Catalyst ligands

1662-01-7, 4,7-Diphenyl-1,10-phenanthroline is a catalyst-ligand compound, ?involved in a variety of chemical synthesis. Rlated chemical reaction is continuously updated

Synthesis of 2,4,7-triphenyl-1,10-phenanthrolineTo a three-necked flask of 250 ml, 0.97 g (6.16 mmol) of bromobenzene and 70 ml of THF were charged, then 3.9 ml (22 mmol) n-butyllithium (1.6M in Hexane solution) was dropped under stirring at -78 C. in a nitrogen atmosphere. The mixture was stirred for one hour at -78 C., and a solution of 1.86 g (5.6 mmol) 4,7-diphenyl-1,10-phenanthroline in 30 ml THF was dropped. Then the mixture was stirred at room temperature for overnight and was added with water. The organic layer was extracted with Dichloromethane and dried with anhydrous magnesium sulfate, the solvent was removed by rotary evaporation. The product was purified by column chromatography on alumina using Dichloromethane/Hexane as eluent and dried in vacuo, obtaining white powder compound 0.85 g (yield of 37.21%).

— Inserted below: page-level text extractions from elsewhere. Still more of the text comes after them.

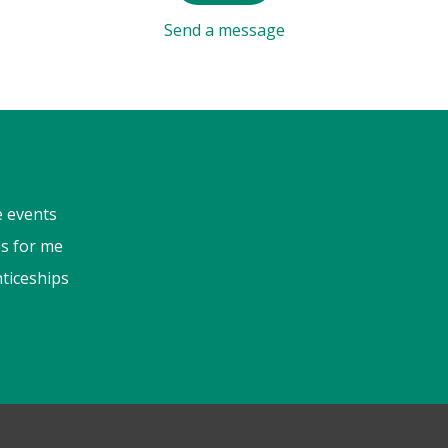
Send a message
e events
s for me
ticeships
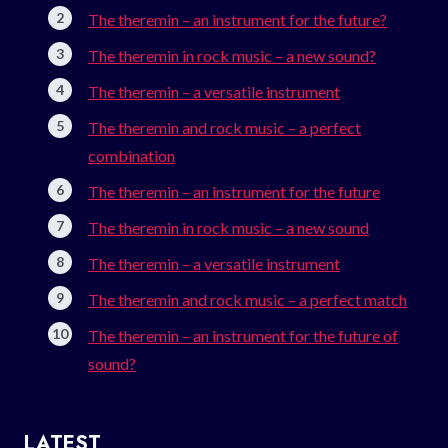
The theremin – an instrument for the future?
The theremin in rock music – a new sound?
The theremin – a versatile instrument
The theremin and rock music – a perfect
combination
The theremin – an instrument for the future
The theremin in rock music – a new sound
The theremin – a versatile instrument
The theremin and rock music – a perfect match
The theremin – an instrument for the future of
sound?
LATEST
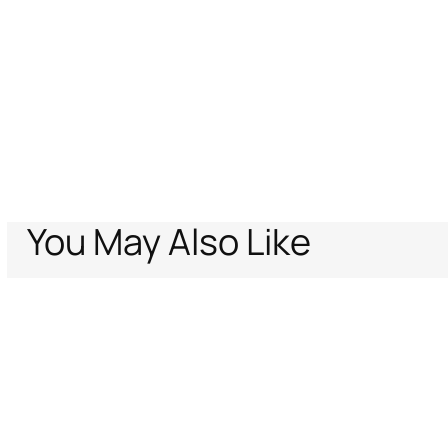
You May Also Like
Home
Archive Vault
Women
Ready to wear
Trousers & Shorts
Tige
Support
Company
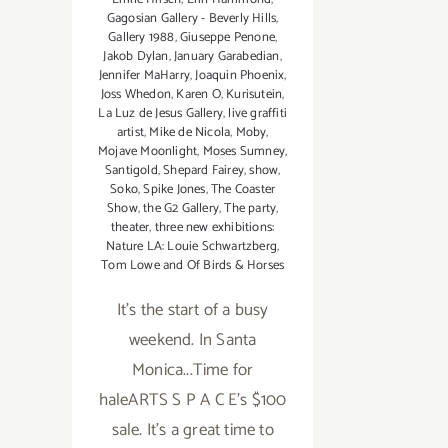
Gagosian Gallery - Beverly Hills
,
Gallery 1988
,
Giuseppe Penone
,
Jakob Dylan
,
January Garabedian
,
Jennifer MaHarry
,
Joaquin Phoenix
,
Joss Whedon
,
Karen O
,
Kurisutein
,
La Luz de Jesus Gallery
,
live graffiti
artist
,
Mike de Nicola
,
Moby
,
Mojave Moonlight
,
Moses Sumney
,
Santigold
,
Shepard Fairey
,
show
,
Soko
,
Spike Jones
,
The Coaster
Show
,
the G2 Gallery
,
The party
,
theater
,
three new exhibitions:
Nature LA: Louie Schwartzberg
,
Tom Lowe and Of Birds & Horses
It's the start of a busy
weekend. In Santa
Monica...Time for
haleARTS S P A C E's $100
sale. It's a great time to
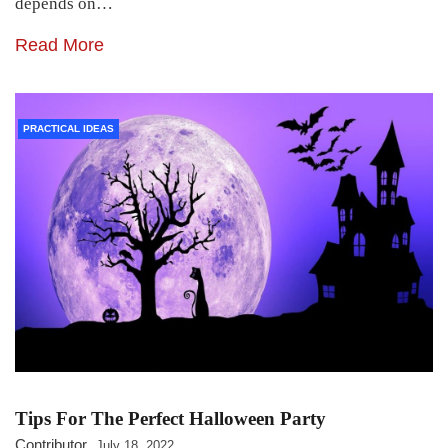
depends on…
Read More
PRACTICAL IDEAS
Tips For The Perfect Halloween Party
Contributor
July 18, 2022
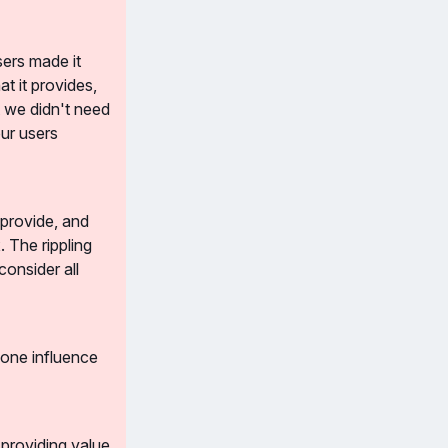
ers made it 
t it provides, 
 we didn't need 
r users 
rovide, and 
The rippling 
onsider all 
one influence 
providing value 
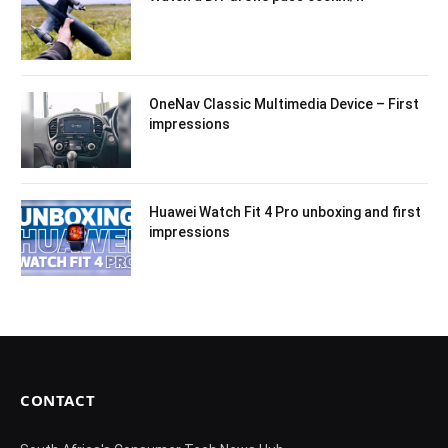
OneNav Classic Multimedia Device – First
impressions
Huawei Watch Fit 4 Pro unboxing and first
impressions
CONTACT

1662-01-7, 1662-01-7 4,7-Diphenyl-1,10-phenanthroline 72812, acatalyst-ligand compound, is more and more widely used in various fields.

Reference£º
Patent; Yen, Feng Wen; US2008/265746; (2008); A1;,
Metal catalyst and ligand design
Ligand Template Strategies for Catalyst Encapsulation – NCBI

With the rapid development and complex challenges of chemical substances, new drug synthesis pathways are usually the most effective.168646-54-6,5,6-Diamino-1,10-phenanthroline,as a common compound, the synthetic route is as follows.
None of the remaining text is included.